··· Supplied records

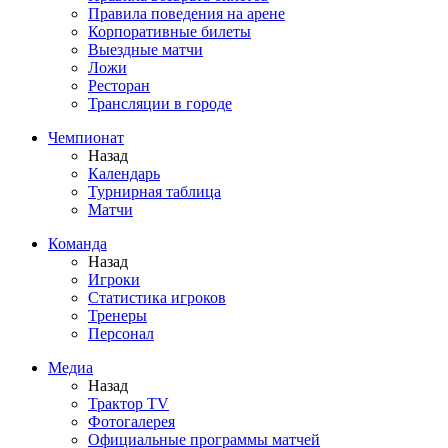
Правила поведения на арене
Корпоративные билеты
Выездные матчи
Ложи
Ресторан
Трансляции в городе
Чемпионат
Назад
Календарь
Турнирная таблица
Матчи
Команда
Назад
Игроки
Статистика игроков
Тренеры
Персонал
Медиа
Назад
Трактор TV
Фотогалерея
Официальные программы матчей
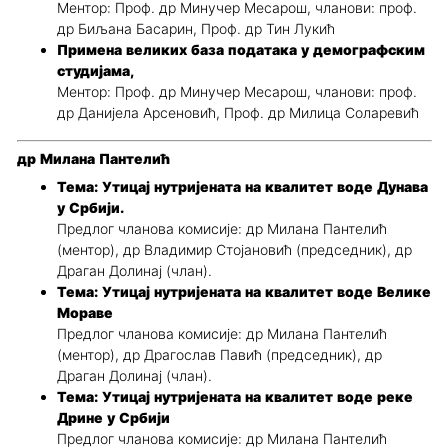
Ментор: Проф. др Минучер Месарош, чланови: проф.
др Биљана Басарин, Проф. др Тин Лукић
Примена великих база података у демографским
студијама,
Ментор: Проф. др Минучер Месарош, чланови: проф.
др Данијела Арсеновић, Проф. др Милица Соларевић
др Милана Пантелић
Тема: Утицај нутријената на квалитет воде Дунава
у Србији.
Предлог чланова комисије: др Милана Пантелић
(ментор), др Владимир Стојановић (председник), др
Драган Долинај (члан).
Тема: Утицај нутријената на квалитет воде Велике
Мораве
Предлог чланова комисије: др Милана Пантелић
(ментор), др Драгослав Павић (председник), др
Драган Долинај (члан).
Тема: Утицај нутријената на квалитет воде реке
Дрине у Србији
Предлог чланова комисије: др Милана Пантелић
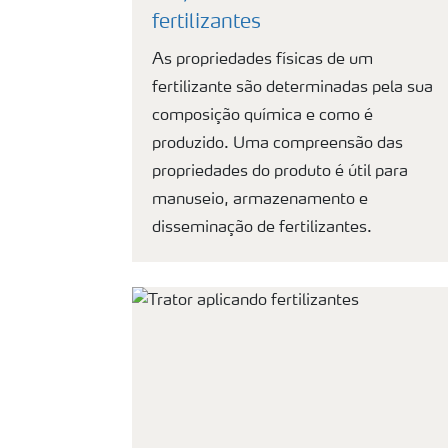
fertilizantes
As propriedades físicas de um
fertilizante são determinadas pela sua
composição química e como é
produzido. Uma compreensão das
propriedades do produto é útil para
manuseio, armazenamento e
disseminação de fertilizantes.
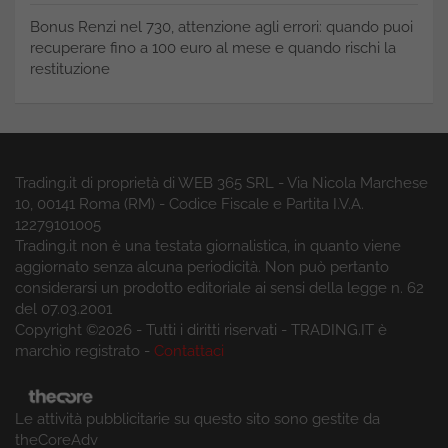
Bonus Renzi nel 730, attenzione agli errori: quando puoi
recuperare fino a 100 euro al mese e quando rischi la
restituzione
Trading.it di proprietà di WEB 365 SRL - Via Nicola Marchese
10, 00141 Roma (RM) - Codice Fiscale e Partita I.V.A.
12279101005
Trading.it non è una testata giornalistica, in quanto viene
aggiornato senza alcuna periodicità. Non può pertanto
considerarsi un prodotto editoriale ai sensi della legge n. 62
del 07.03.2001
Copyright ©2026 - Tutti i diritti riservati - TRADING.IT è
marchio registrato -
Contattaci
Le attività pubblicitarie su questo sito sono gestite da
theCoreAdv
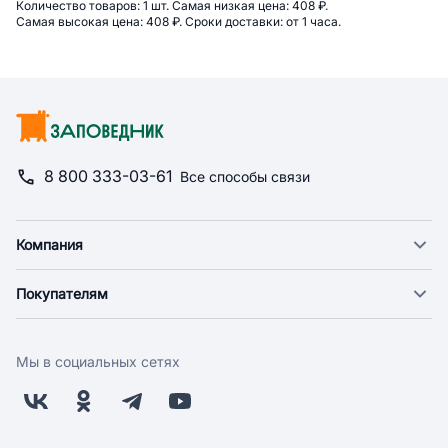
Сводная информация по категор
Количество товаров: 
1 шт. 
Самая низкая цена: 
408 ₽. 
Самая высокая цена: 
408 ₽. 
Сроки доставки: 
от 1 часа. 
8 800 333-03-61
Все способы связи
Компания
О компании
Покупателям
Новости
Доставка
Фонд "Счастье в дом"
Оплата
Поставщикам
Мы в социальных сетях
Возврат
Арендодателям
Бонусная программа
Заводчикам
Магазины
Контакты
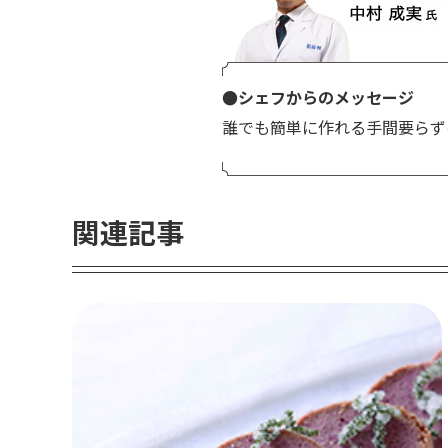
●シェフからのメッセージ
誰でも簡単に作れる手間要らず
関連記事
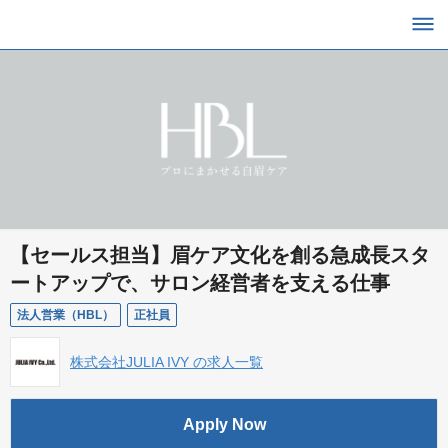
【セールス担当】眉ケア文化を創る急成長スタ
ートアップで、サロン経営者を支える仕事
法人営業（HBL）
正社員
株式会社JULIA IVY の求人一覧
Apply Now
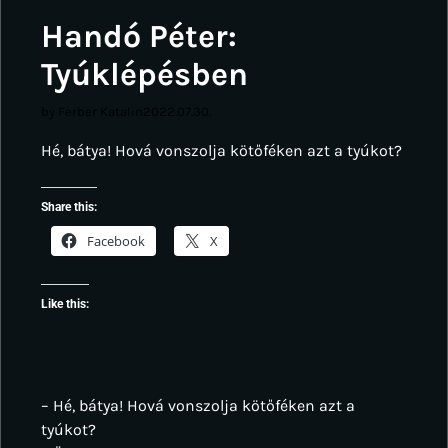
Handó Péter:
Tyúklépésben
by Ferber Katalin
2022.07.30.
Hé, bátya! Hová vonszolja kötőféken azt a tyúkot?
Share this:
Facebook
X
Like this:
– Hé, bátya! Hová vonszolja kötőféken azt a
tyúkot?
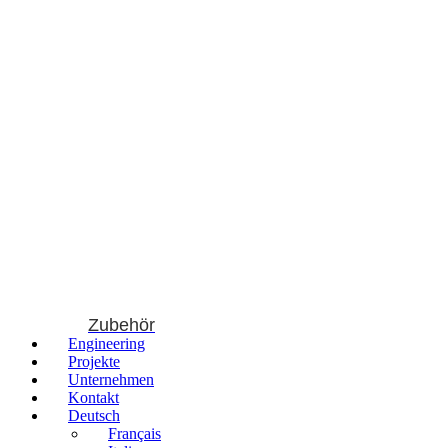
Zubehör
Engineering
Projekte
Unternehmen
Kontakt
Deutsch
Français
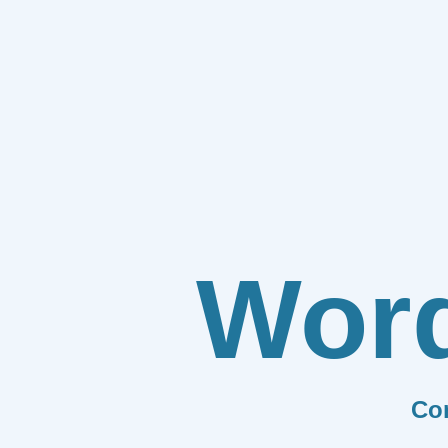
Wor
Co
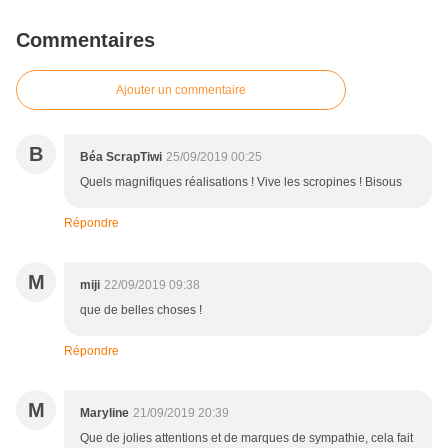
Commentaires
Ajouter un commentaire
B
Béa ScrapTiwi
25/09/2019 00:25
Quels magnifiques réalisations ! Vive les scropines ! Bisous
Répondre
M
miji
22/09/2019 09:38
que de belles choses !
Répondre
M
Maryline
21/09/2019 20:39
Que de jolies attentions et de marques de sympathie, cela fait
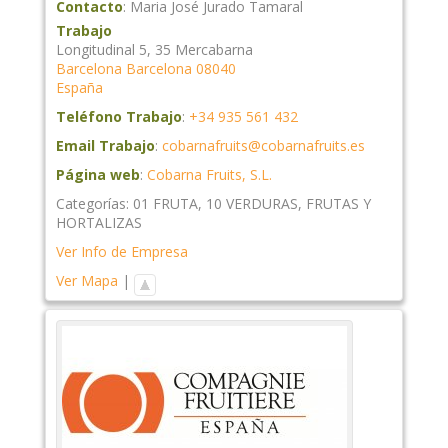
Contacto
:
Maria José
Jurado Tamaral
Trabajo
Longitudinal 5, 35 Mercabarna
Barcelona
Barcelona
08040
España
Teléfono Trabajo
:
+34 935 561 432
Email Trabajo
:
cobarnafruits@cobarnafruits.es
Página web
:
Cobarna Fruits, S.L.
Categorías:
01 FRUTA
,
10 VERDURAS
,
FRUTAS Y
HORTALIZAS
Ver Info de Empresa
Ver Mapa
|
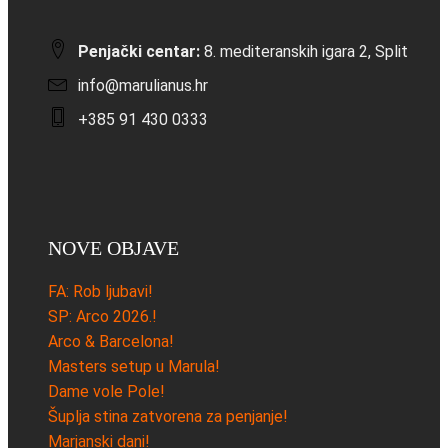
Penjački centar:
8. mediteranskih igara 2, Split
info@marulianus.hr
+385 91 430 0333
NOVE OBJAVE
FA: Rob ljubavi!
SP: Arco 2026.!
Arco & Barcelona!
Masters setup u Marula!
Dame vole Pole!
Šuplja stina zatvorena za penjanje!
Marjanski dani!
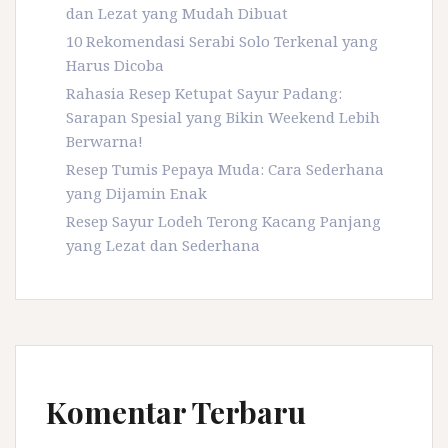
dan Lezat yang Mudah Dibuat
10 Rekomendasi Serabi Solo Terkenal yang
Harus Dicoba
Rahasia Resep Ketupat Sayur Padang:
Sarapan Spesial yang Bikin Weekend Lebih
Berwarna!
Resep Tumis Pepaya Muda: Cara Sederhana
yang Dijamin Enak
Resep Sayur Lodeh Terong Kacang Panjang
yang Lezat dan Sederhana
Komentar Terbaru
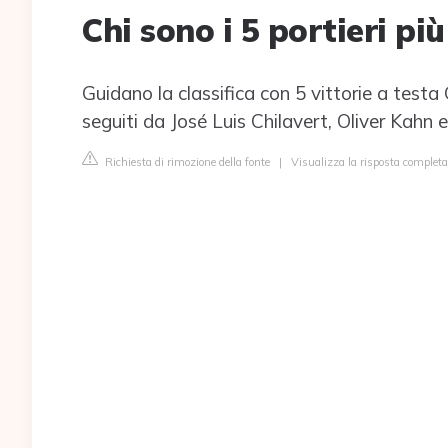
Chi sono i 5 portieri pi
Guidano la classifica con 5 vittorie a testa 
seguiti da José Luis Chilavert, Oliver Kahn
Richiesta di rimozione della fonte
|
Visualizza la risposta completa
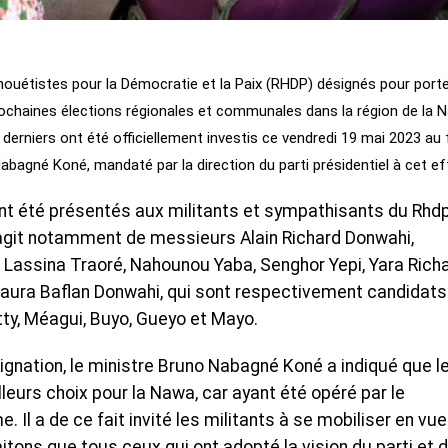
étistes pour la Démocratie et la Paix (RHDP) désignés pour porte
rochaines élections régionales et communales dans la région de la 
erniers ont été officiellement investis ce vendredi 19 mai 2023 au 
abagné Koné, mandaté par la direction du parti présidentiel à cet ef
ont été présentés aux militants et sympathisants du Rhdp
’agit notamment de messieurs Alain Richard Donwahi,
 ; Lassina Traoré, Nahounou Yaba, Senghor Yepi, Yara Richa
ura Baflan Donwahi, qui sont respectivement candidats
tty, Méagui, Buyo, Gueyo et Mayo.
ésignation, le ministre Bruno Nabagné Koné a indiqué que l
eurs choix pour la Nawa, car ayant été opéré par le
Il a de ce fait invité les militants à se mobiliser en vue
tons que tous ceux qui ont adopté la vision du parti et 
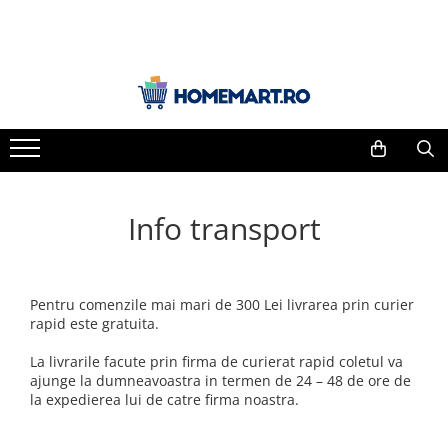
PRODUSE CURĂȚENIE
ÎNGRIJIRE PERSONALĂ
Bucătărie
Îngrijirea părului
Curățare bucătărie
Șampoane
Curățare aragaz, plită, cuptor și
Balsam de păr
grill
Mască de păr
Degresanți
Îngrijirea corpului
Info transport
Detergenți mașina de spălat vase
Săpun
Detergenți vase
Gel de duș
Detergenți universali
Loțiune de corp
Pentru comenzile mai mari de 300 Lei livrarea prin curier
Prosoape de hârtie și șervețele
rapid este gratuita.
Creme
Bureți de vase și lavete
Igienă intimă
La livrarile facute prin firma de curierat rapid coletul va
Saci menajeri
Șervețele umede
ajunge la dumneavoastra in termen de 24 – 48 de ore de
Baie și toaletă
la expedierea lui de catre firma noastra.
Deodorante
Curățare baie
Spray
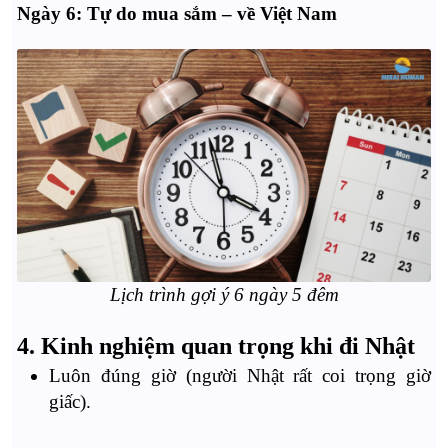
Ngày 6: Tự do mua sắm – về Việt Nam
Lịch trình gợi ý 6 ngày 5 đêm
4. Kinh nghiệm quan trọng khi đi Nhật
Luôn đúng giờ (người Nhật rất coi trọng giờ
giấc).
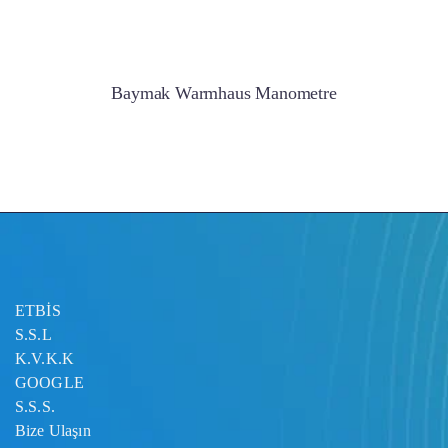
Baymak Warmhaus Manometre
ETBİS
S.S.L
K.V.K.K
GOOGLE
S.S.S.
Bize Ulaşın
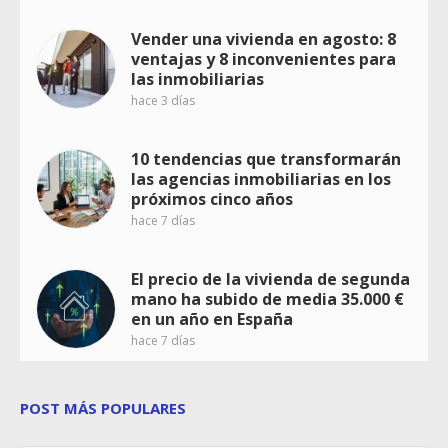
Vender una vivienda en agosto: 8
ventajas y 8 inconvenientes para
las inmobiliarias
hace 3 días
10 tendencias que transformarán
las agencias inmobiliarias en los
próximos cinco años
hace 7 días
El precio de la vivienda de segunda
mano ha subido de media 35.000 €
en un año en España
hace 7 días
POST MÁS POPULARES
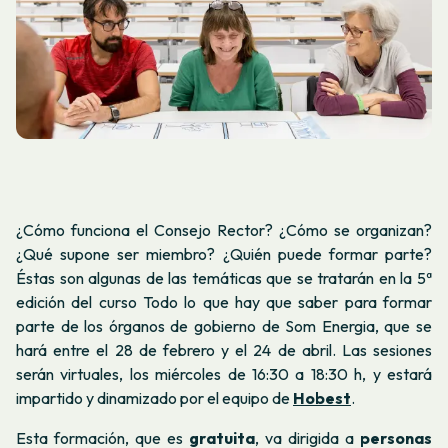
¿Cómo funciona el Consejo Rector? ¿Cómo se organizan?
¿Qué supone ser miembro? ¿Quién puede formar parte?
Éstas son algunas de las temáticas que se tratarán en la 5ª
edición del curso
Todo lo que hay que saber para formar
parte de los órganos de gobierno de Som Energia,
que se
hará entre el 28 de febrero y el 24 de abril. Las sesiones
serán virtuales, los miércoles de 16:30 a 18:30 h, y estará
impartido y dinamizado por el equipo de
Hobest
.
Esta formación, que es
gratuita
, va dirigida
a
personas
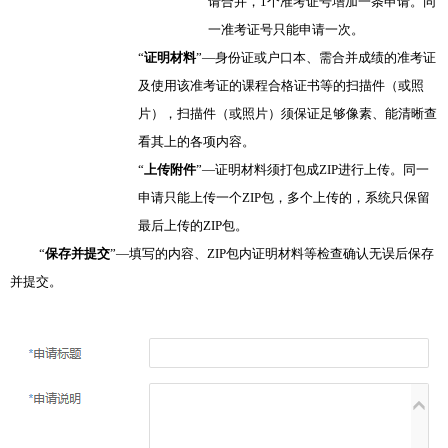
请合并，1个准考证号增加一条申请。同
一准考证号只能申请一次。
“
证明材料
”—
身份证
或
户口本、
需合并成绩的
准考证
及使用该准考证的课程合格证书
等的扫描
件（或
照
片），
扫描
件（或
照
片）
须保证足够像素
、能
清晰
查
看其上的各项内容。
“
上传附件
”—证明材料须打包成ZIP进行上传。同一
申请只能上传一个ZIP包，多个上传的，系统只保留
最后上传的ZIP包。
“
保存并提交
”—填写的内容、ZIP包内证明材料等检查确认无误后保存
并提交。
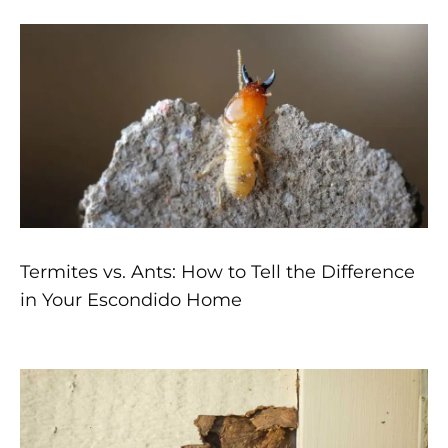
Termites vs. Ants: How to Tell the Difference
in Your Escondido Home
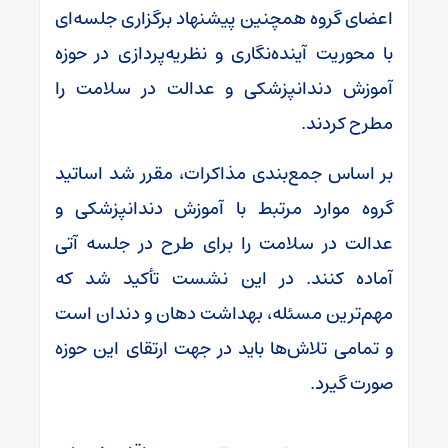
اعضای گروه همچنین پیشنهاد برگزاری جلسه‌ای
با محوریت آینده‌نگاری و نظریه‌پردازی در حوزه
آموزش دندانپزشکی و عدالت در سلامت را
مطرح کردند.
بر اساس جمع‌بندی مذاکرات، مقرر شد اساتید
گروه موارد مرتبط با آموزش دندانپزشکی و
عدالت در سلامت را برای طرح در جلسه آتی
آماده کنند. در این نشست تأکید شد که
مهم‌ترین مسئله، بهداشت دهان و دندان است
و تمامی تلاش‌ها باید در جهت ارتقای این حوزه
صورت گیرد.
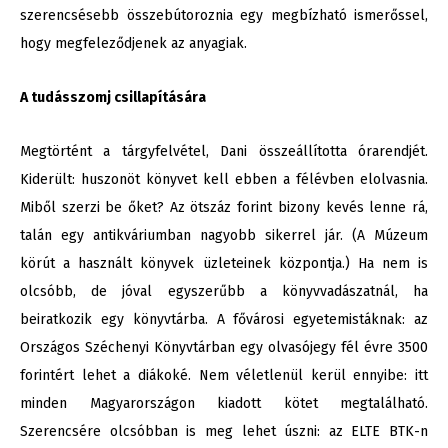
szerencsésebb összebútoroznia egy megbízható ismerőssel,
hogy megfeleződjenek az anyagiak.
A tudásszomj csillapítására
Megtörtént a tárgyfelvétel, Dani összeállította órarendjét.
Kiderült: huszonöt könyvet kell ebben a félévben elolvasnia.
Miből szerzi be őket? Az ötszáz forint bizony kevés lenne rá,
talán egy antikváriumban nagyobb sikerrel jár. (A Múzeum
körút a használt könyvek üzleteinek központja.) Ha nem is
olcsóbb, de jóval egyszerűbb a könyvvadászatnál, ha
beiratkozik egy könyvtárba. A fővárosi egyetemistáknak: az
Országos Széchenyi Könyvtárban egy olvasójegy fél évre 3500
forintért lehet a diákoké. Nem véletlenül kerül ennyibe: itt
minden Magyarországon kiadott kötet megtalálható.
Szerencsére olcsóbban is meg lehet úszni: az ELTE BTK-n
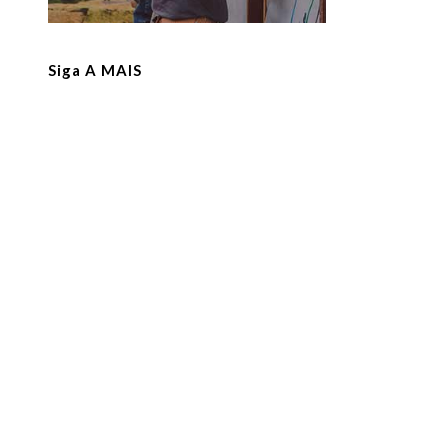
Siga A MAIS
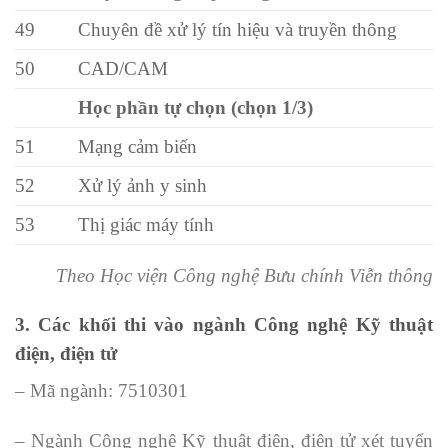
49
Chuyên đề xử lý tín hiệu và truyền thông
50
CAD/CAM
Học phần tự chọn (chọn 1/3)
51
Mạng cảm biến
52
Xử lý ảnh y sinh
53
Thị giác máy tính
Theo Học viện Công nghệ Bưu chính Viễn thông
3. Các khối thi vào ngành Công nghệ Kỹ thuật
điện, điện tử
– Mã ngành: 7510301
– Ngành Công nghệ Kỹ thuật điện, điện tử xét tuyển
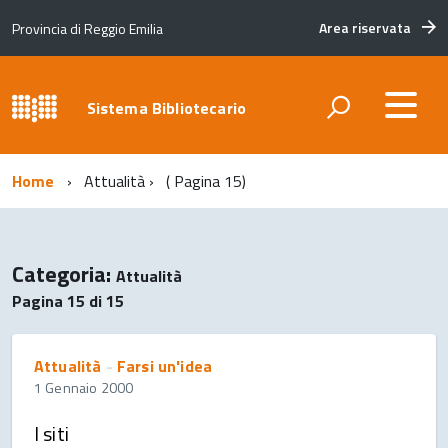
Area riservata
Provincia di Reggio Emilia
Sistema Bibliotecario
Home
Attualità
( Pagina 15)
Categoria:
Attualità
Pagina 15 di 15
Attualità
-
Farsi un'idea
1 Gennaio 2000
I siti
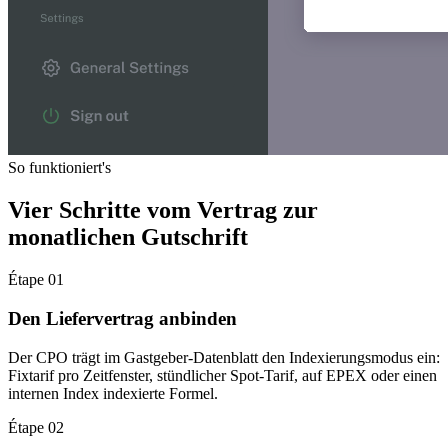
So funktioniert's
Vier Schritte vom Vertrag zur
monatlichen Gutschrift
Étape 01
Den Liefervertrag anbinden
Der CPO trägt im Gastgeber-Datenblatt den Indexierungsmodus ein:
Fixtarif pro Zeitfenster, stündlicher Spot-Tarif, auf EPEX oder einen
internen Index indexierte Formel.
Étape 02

······

▸ Work instruction
Every line above that carries the string "điện" should be copied.

▸ Output below
điện, điện tử
– Ngành Công nghệ Kỹ thuật điện, điện tử xét tuyển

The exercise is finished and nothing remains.